Best Beers for a Beginner
The easiest first beer is usually not the loudest craft release or the hoppiest can in the cooler. For most beginners, success comes from lower bitterness, cleaner balance, and a style that makes it easy to notice what you like.
Quick take
- Start with balance, not intensity.
- Beer beginners usually learn faster by comparing two or three approachable styles than by chasing whatever is most hyped.
- Freshness matters more for hoppy beers than many new drinkers realize.
Author, Editor, and Methodology
Author
Drink Canadian Editorial Team
Editor
Drink Canadian Editorial Desk
Reviewed
April 7, 2026
Methodology: Pages are written as original editorial planning guides for Canadian readers. They are built around use cases, style fit, budget fit, and official or primary-source checks where legal definitions, health guidance, or regional standards matter.
Editorial standard: The site does not promise live inventory, universal national availability, or hands-on testing of every bottle mentioned. Pages are reviewed when category guidance, sourcing, or Canadian retail context materially changes.
Questions, corrections, or sourcing concerns: contact@drinkcanadian.ca
Where beginners usually go wrong
New beer drinkers often buy something extreme because it seems more 'serious.' In practice, that usually teaches them what they dislike, not what they enjoy.
A better starting point is a style that shows one clear idea at a time: crispness, light malt sweetness, soft wheat texture, or moderate hop character.
Start here if you want
| If you want... | Start with | Why it helps |
|---|---|---|
| A crisp, easy first pour | Pilsner or clean lager | Low bitterness and straightforward refreshment make it easy to read. |
| Something a bit softer | Wheat beer or Belgian-style witbier | These styles often feel rounder and less sharp than bitter ales. |
| A little more flavour without a hop shock | Blonde ale or easy pale ale | You get more aroma and malt character without jumping straight into IPA territory. |
| A cooler-weather beer | Amber lager or smooth amber ale | More toast and caramel notes can feel friendlier than assertive bitterness. |
A cleaner first-bottle plan
- Buy one crisp style and one slightly fuller style so you can notice the difference rather than guessing from memory.

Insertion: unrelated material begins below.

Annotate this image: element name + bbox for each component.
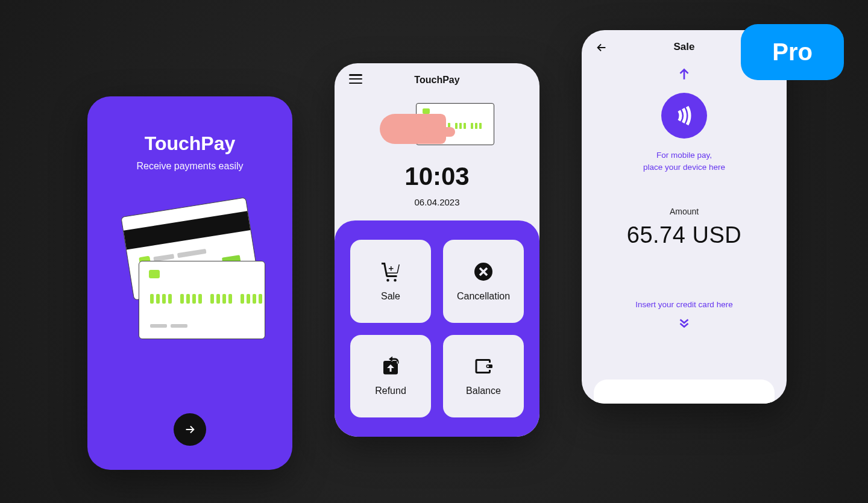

- Serve beer properly cold, but not ice-dead, especially for wheat beers and amber styles.
- If you dislike one style, do not assume you dislike all beer. Bitterness, body, and carbonation vary widely.
What to avoid on your first buy
- Starting with a double IPA if you already know bitterness is a problem for you.
- Judging a hop-forward beer that has been sitting warm or old on a shelf.
- Buying a giant mixed case before you know whether you prefer crisp, malty, or aromatic styles.
FAQ
Is lager the only good beginner beer?
No. It is a common starting point, but wheat beer, blonde ale, and gentle pale ale can also be very approachable.
Should beginners avoid craft beer?
Not at all. The useful filter is style and freshness, not whether the brewery is large or small.